● Directions for this task
Give back the listing in full and exactly, leaving out the images.

● Available data

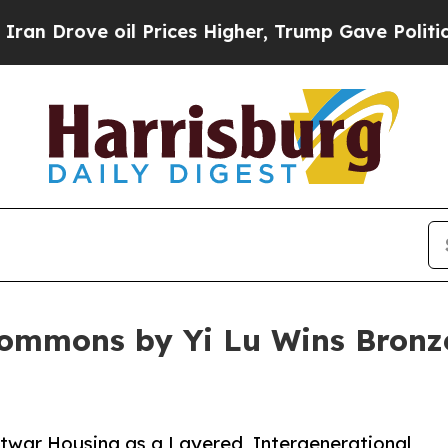
ove oil Prices Higher, Trump Gave Politically Co
Commons by Yi Lu Wins Bronze
war Housing as a Layered, Intergenerational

● The completed task
ove oil Prices Higher, Trump Gave Politically Co
Commons by Yi Lu Wins Bronze
war Housing as a Layered, Intergenerational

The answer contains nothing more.